La saga de la familia Ruiz, prácticamente descendiente de la de Vivar (no es una información contrastada es una suposición) logró introducir una rémora. Al ser tan inútil, tan vago y con una parca inteligencia –inversamente proporcional a su perversidad– en alguna ocasión no se le pudo ayudar al ascenso. Esta situación es la que le obligó a convertirse en comisario político, seguramente para que sus compañeros se dieran cuenta de que hacía o valía para algo.

Como estoy hablando del tiempo presente, es obvio que, tanto la clase política como la sindical, están de capa caída y admiten a todo el mundo, de manera parecida a lo que ocurre en la Iglesia reclutando pederastas. No pueden permitirse hacer un control de calidad para admitir socios.

Para no alargarme, describiré brevemente en qué consistía el día a día en la universidad. No puedo llevar un orden cronológico porque nunca pude corroborar cuándo comenzaba cada mañana a darse cuenta de que estaba en el trabajo, por tanto sólo hablaré de actividades, aunque, quizás, no sea el apelativo más apropiado. Antes que nada, diré que el comisariado político le otorgó el segundo puesto de responsabilidad del servicio, ocupándose, entre comillas, nada más y nada menos que de los recursos humanos: un colectivo de unas 600 personas estábamos bajo sus auspicios.

Nada se podía esperar de él, por tanto, cualquier problema respecto a los recursos humanos era resuelto por otros.
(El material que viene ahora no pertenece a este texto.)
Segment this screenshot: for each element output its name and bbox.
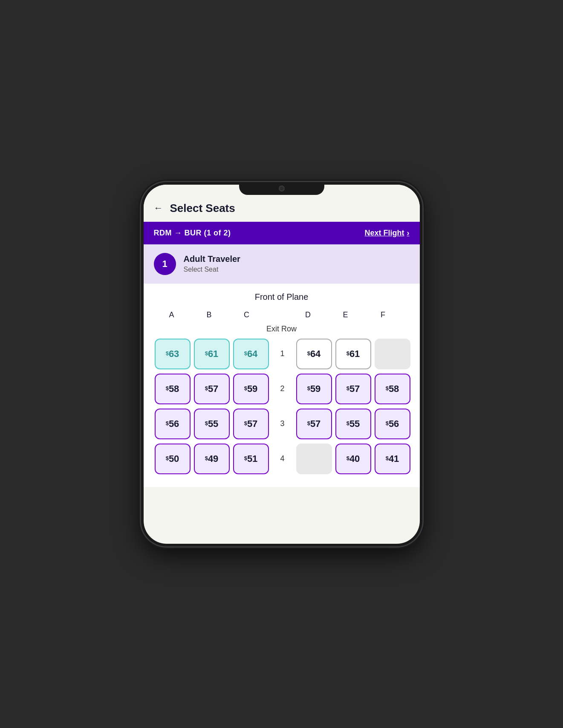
traveler-badge: 1	[154, 253, 176, 275]
table-row: $63$61$641$64$61	[150, 339, 413, 369]
table-row: $58$57$592$59$57$58	[150, 374, 413, 404]
traveler-sub: Select Seat	[184, 266, 240, 273]
seat-1F	[375, 339, 410, 369]
camera-notch	[279, 186, 285, 191]
screen: ← Select Seats RDM → BUR (1 of 2) Next F…	[144, 185, 420, 544]
seat-1C[interactable]: $64	[233, 339, 269, 369]
seat-4F[interactable]: $41	[375, 444, 410, 474]
right-seats: $40$41	[295, 444, 411, 474]
seat-1E[interactable]: $61	[335, 339, 371, 369]
left-seats: $50$49$51	[154, 444, 270, 474]
seat-4C[interactable]: $51	[233, 444, 269, 474]
seat-map: Front of Plane A B C D E F Exit Row $63$…	[144, 284, 420, 487]
seat-3B[interactable]: $55	[194, 409, 230, 439]
phone-frame: ← Select Seats RDM → BUR (1 of 2) Next F…	[141, 182, 422, 546]
seat-4A[interactable]: $50	[155, 444, 191, 474]
seat-2A[interactable]: $58	[155, 374, 191, 404]
col-label-c: C	[229, 310, 265, 319]
seat-1D[interactable]: $64	[296, 339, 332, 369]
seat-2C[interactable]: $59	[233, 374, 269, 404]
next-flight-label: Next Flight	[365, 229, 404, 238]
left-seats: $56$55$57	[154, 409, 270, 439]
row-number-4: 4	[270, 454, 295, 463]
seat-4E[interactable]: $40	[335, 444, 371, 474]
next-flight-chevron: ›	[407, 229, 410, 238]
traveler-section: 1 Adult Traveler Select Seat	[144, 244, 420, 284]
back-button[interactable]: ←	[154, 203, 163, 214]
page-title: Select Seats	[170, 202, 235, 215]
seat-3C[interactable]: $57	[233, 409, 269, 439]
seat-4B[interactable]: $49	[194, 444, 230, 474]
exit-row-label: Exit Row	[150, 325, 413, 334]
traveler-name: Adult Traveler	[184, 254, 240, 264]
seat-3E[interactable]: $55	[335, 409, 371, 439]
col-label-e: E	[328, 310, 364, 319]
seat-rows-container: $63$61$641$64$61$58$57$592$59$57$58$56$5…	[150, 339, 413, 474]
column-labels: A B C D E F	[150, 310, 413, 319]
table-row: $56$55$573$57$55$56	[150, 409, 413, 439]
col-label-d: D	[290, 310, 326, 319]
col-label-a: A	[154, 310, 190, 319]
right-seats: $64$61	[295, 339, 411, 369]
seat-2D[interactable]: $59	[296, 374, 332, 404]
right-seats: $57$55$56	[295, 409, 411, 439]
flight-route: RDM → BUR (1 of 2)	[154, 229, 231, 238]
left-seats: $58$57$59	[154, 374, 270, 404]
seat-1A[interactable]: $63	[155, 339, 191, 369]
seat-2E[interactable]: $57	[335, 374, 371, 404]
flight-bar: RDM → BUR (1 of 2) Next Flight ›	[144, 222, 420, 244]
row-number-2: 2	[270, 384, 295, 393]
col-label-f: F	[365, 310, 401, 319]
right-seats: $59$57$58	[295, 374, 411, 404]
right-column-labels: D E F	[290, 310, 401, 319]
traveler-info: Adult Traveler Select Seat	[184, 254, 240, 273]
table-row: $50$49$514$40$41	[150, 444, 413, 474]
seat-1B[interactable]: $61	[194, 339, 230, 369]
seat-2B[interactable]: $57	[194, 374, 230, 404]
next-flight-button[interactable]: Next Flight ›	[365, 229, 410, 238]
row-number-1: 1	[270, 349, 295, 358]
row-number-3: 3	[270, 419, 295, 428]
front-of-plane-label: Front of Plane	[150, 292, 413, 302]
seat-4D	[296, 444, 332, 474]
left-seats: $63$61$64	[154, 339, 270, 369]
col-label-b: B	[191, 310, 227, 319]
seat-3D[interactable]: $57	[296, 409, 332, 439]
seat-3A[interactable]: $56	[155, 409, 191, 439]
seat-3F[interactable]: $56	[375, 409, 410, 439]
seat-2F[interactable]: $58	[375, 374, 410, 404]
left-column-labels: A B C	[154, 310, 265, 319]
En los ocho años que estuvo de comisario político, nunca se le ocurrió hacer un estudio de recursos humanos y cargas de trabajo, aunque los datos los tenía. Ni tan siquiera una propuesta de revisión de la relación de puestos de trabajo. Nos habían acribillado a responder encuestas, cumplimentar estadísticas, hacer estudios de uso de los recursos para una época de crisis y a elaborar objetivos operativos para nada.

Pero todos sabemos que porque una persona no trabaje tampoco se hunde el mundo. La cuestión se agrava si, además, el individuo en cuestión, al que le sobra mucho tiempo, se dedica a malmeter contra el equipo del que forma parte. Nunca he podido entender la deslealtad.

—Ya sabes lo cabezón que es el jefe, no sé si aceptará la propuesta –decía.

Propuesta que, en muchas ocasiones, no llegaba al jefe, ya se ocupaba él de evitarlo.

Poco a poco se le fue cogiendo en renuncios y descubriendo sus mentiras. Sobre la mentira estaba la tergiversación, las medias palabras ininteligibles y el discurso cada vez menos certero y más esotérico. Su cerebro plano no combinaba ni siquiera con la astucia, ya que de ninguna manera estaba adiestrado para maniobrar.